■ Required work: Only lines with the word "ProCutter" are wanted; copy each of them from the listing below.

■ Records for the task:
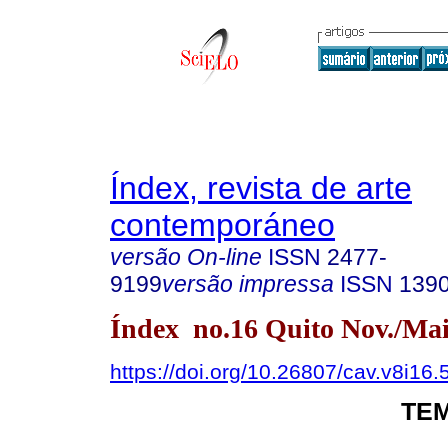
Índex, revista de arte
contemporáneo
versão On-line
ISSN
2477-
9199
versão impressa
ISSN
139
Índex no.16 Quito Nov./Mai
https://doi.org/10.26807/cav.v8i16.
TEM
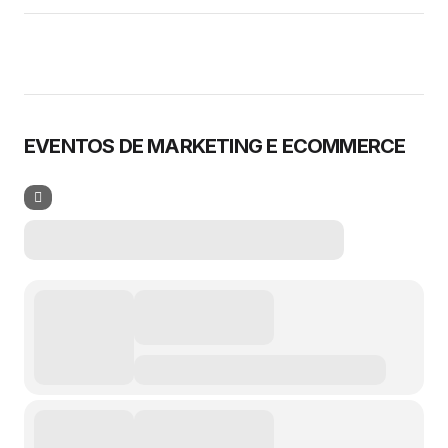
EVENTOS DE MARKETING E ECOMMERCE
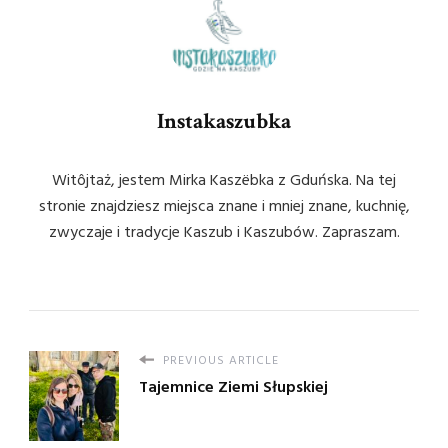
Instakaszubka
Witôjtaż, jestem Mirka Kaszëbka z Gduńska. Na tej
stronie znajdziesz miejsca znane i mniej znane, kuchnię,
zwyczaje i tradycje Kaszub i Kaszubów. Zapraszam.
PREVIOUS ARTICLE
Tajemnice Ziemi Słupskiej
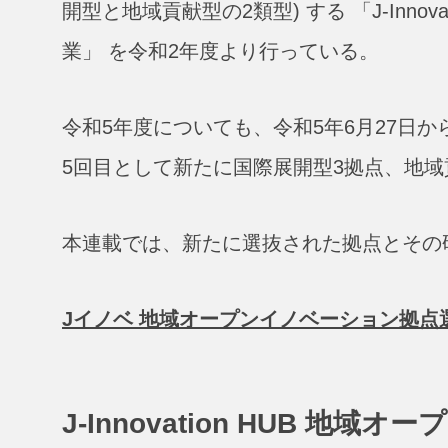
開型と地域貢献型の2類型) する 「J-Inno
業」 を令和2年度より行っている。
令和5年度についても、令和5年6月27日か
5回目として新たに国際展開型3拠点、地域
本連載では、新たに選抜された拠点とその
Jイノベ 地域オープンイノベーション拠点
J-Innovation HUB 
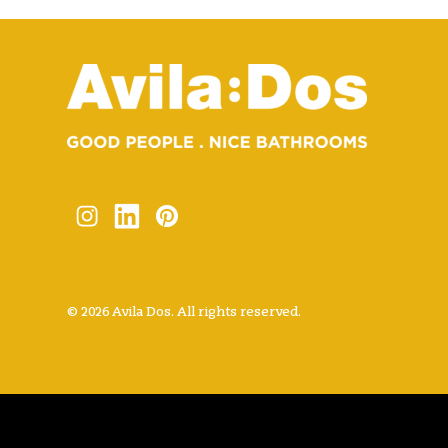
© 2026 Avila Dos. All rights reserved.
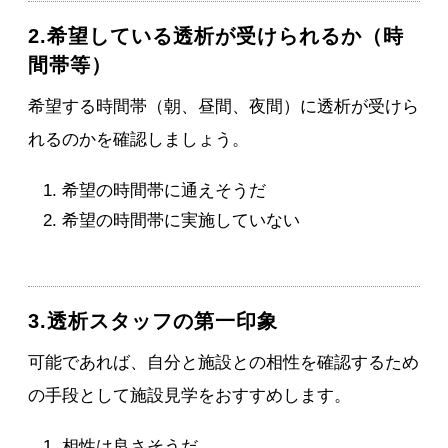
2.希望している透析が受けられるか（時
間帯等）
希望する時間帯（朝、昼間、夜間）に透析が受けら
れるのかを確認しましょう。
希望の時間帯に通えそうだ
希望の時間帯に実施していない
3.透析スタッフの第一印象
可能であれば、自分と施設との相性を確認するため
の手段として施設見学をおすすめします。
相性は良さそうだ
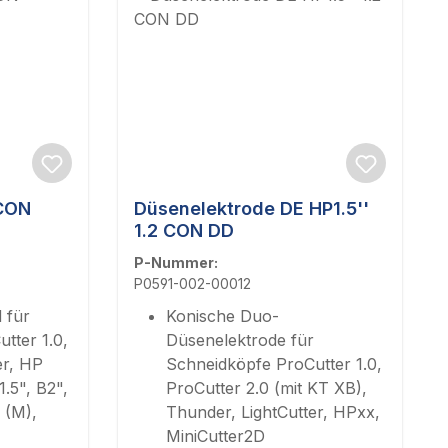
 CON
Düsenelektrode DE HP1.5''
1.2 CON DD
P-Nummer:
P0591-002-00012
 für
Konische Duo-
tter 1.0,
Düsenelektrode für
er, HP
Schneidköpfe ProCutter 1.0,
.5", B2",
ProCutter 2.0 (mit KT XB),
 (M),
Thunder, LightCutter, HPxx,
MiniCutter2D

■ Result of this exercise:
Schneidköpfe ProCutter 1.0,
ProCutter 2.0 (mit KT XB),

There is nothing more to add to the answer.